53. The device of claim 2, wherein the hydrophobic cellulosic substrate has a contact angle with water of greater than about 90 degrees, more preferably greater than about 100 degrees.

54. The device of claim 2, further comprising one or more assay regions fluidly connected to the channel, wherein one or more of the assay regions comprise an assay reagent.

55. The device of claim 54, wherein the assay reagent is selected to react to the presence of an analyte selected from the group consisting of small molecules, proteins, lipids, polysaccharides, nucleic acids, prokaryotic cells, eukaryotic cells, particles, viruses, metal ions, and combinations thereof.

56. A method of analyzing a sample comprising introducing the sample into the microfluidic device of claim 2.

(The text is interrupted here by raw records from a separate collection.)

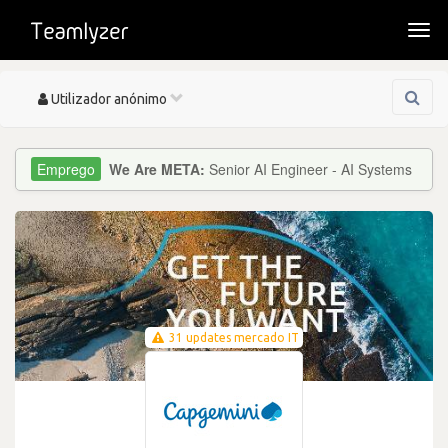
Togg
navi
Toggle
Utilizador anónimo
navigation
We Are META:
Senior AI Engineer - AI Systems
31 updates mercado IT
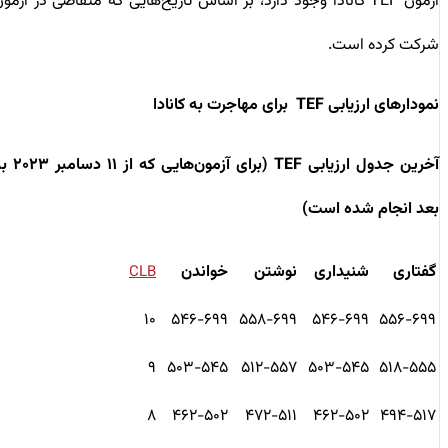
آزمون TEF کانادا وجود دارد، بر اساس تاریخ‌هایی که متقاضی در آزمون
شرکت کرده است.
نمودارهای ارزیابی TEF برای مهاجرت به کانادا
آخرین جدول ارزیابی TEF (برای آزمون‌هایی که از ۱۱ دسامبر ۲۰۲۳ به
بعد انجام شده است)
گفتاری
شنیداری
نوشتن
خواندن
CLB
۱۰
۵۴۶-۶۹۹
۵۵۸-۶۹۹
۵۴۶-۶۹۹
۵۵۶-۶۹۹
۹
۵۰۳-۵۴۵
۵۱۲-۵۵۷
۵۰۳-۵۴۵
۵۱۸-۵۵۵
۸
۴۶۲-۵۰۲
۴۷۲-۵۱۱
۴۶۲-۵۰۲
۴۹۴-۵۱۷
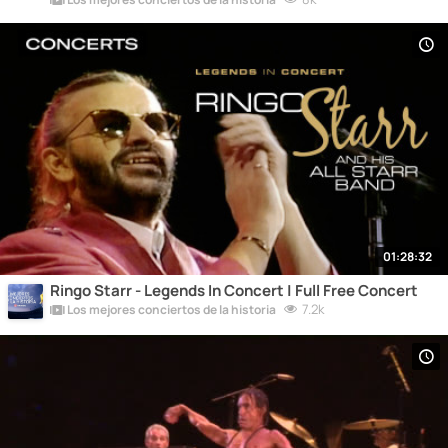
01:28:32
Ringo Starr - Legends In Concert | Full Free Concert
7.2k
Los mejores conciertos de la historia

57. The method of claim 56, wherein the sample is an aqueous solution or suspension.

58. The method of claim 56, wherein the sample is a biological fluid.

59. The method of claim 56, wherein the presence, quantity, or combination thereof of an analyte in the sample is indicated by observing, measuring, or combinations thereof one or more assay regions of the device.

60. The method of claim 59, wherein an assay reagent is selected to react to the presence of an analyte selected from the group consisting of small molecules, proteins, lipids, polysaccharides, nucleic acids, prokaryotic cells, eukaryotic cells, particles, viruses, metal ions, and combinations thereof.